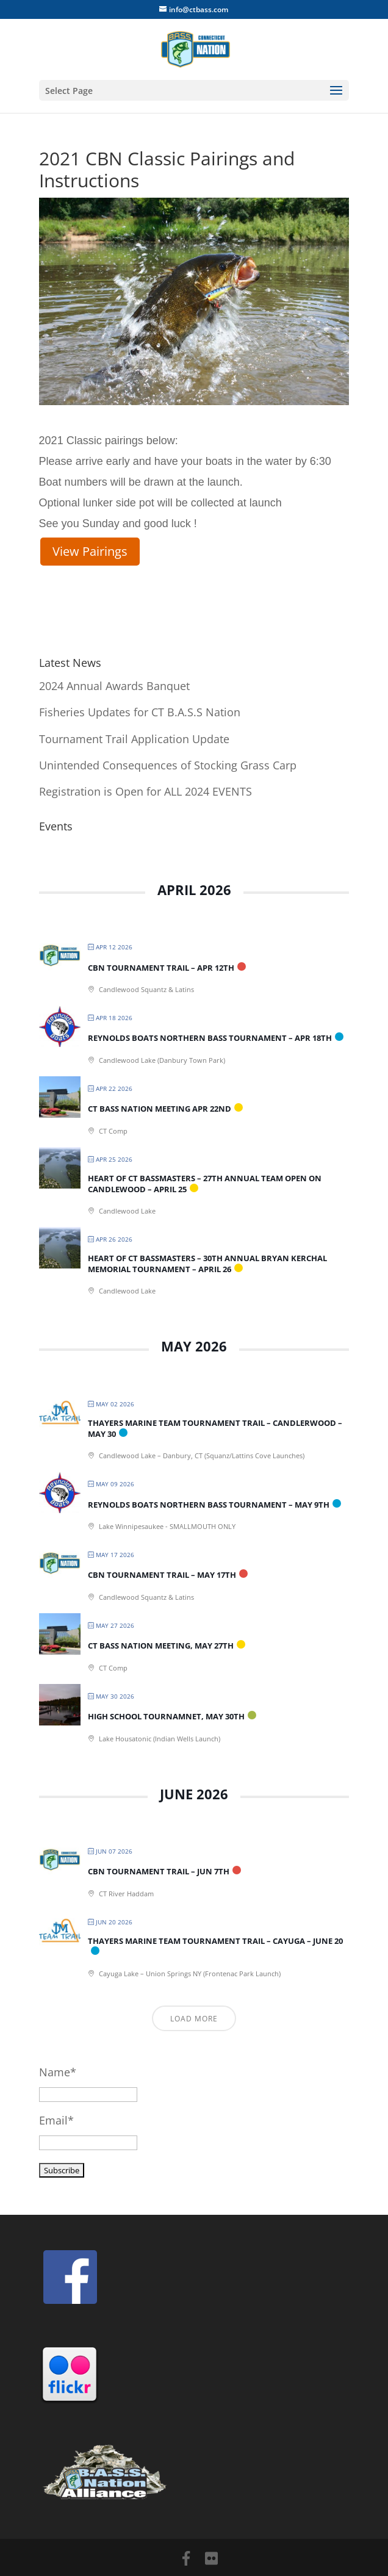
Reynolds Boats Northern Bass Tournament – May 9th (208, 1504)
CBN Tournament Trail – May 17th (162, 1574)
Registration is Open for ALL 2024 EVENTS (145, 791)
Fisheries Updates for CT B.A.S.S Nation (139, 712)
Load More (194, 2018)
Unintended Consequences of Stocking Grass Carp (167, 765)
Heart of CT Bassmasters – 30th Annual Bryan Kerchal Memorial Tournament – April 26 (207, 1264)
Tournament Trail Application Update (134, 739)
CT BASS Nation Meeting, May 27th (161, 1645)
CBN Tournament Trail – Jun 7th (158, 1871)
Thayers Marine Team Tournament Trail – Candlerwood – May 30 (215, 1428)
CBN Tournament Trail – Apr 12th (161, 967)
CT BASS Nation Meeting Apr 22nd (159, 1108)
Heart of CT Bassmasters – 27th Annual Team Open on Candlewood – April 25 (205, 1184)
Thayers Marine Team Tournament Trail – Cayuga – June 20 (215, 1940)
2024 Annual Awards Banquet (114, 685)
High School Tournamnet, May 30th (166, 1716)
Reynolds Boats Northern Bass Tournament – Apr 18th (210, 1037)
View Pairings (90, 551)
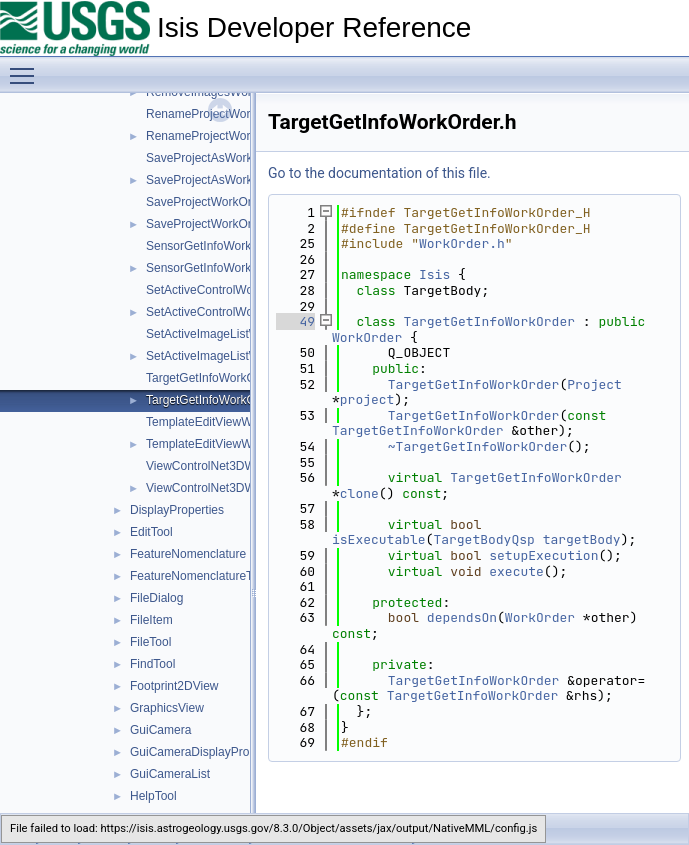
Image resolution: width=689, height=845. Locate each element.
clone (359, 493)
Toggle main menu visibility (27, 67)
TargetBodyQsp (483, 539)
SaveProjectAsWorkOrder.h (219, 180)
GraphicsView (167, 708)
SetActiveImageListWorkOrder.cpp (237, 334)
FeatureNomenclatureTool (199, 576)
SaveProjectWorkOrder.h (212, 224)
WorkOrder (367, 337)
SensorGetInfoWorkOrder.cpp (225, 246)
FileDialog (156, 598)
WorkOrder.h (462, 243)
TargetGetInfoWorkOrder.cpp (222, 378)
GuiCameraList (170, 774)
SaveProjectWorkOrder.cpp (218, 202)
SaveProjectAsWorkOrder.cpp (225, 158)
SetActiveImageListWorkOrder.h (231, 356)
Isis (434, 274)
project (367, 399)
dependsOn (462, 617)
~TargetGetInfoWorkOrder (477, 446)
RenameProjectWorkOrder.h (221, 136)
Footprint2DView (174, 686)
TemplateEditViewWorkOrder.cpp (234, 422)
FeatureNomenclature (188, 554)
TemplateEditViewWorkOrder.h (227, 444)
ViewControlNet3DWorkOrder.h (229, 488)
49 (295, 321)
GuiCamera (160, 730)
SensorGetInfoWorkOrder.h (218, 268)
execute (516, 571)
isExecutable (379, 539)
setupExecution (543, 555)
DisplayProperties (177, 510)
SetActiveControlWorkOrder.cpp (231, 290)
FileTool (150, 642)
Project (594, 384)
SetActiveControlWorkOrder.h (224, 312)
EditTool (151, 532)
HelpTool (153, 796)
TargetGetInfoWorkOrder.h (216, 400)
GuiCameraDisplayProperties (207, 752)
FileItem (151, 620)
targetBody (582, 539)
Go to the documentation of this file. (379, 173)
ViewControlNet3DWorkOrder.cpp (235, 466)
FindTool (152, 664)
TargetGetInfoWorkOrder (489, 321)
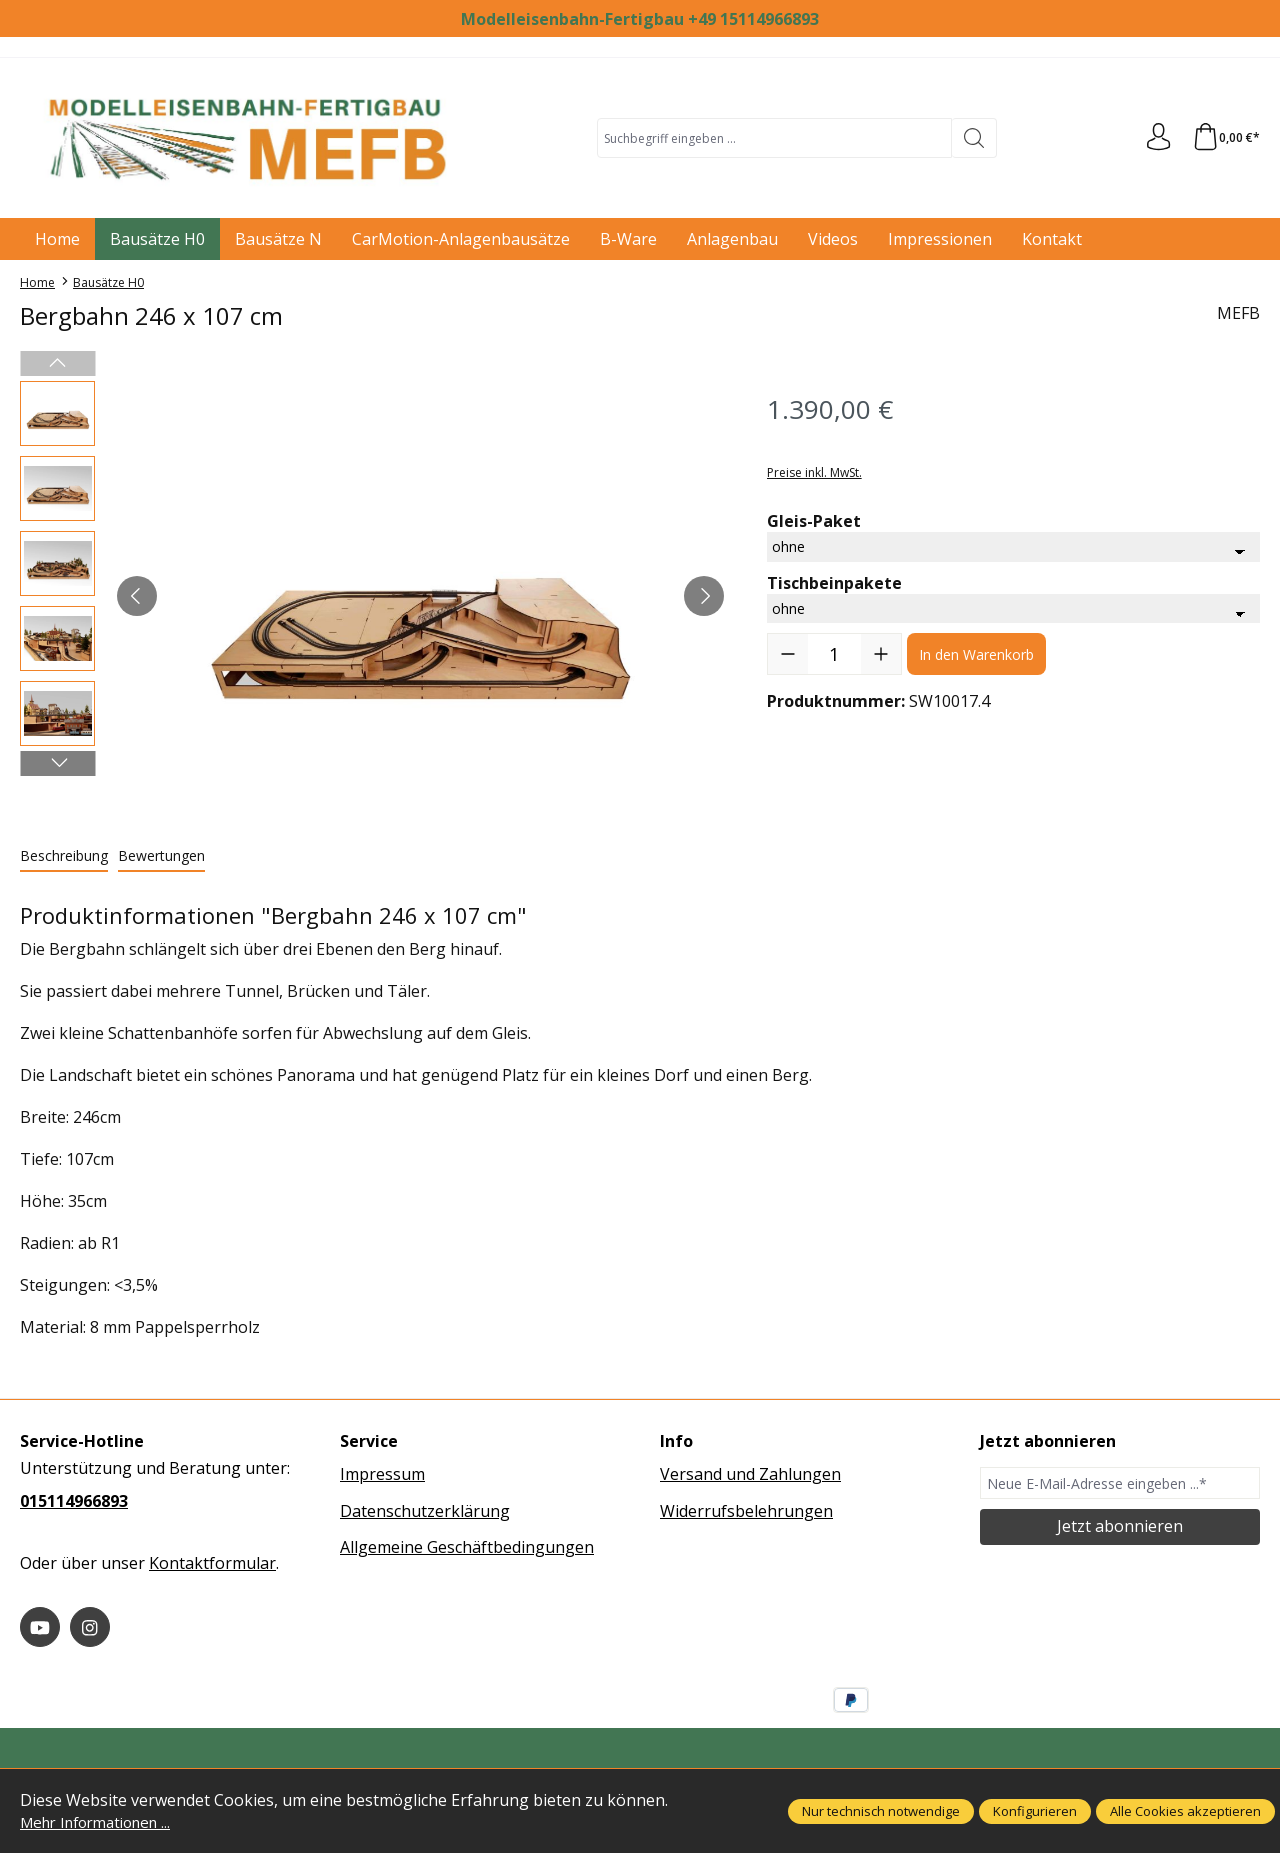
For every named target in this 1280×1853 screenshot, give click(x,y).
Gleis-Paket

EXERCISE REQUIREMENTS: Please provide the number of lines in the listing above that contain the word "Trail", and nothing further.

RESULT OF THIS EXERCISE: 6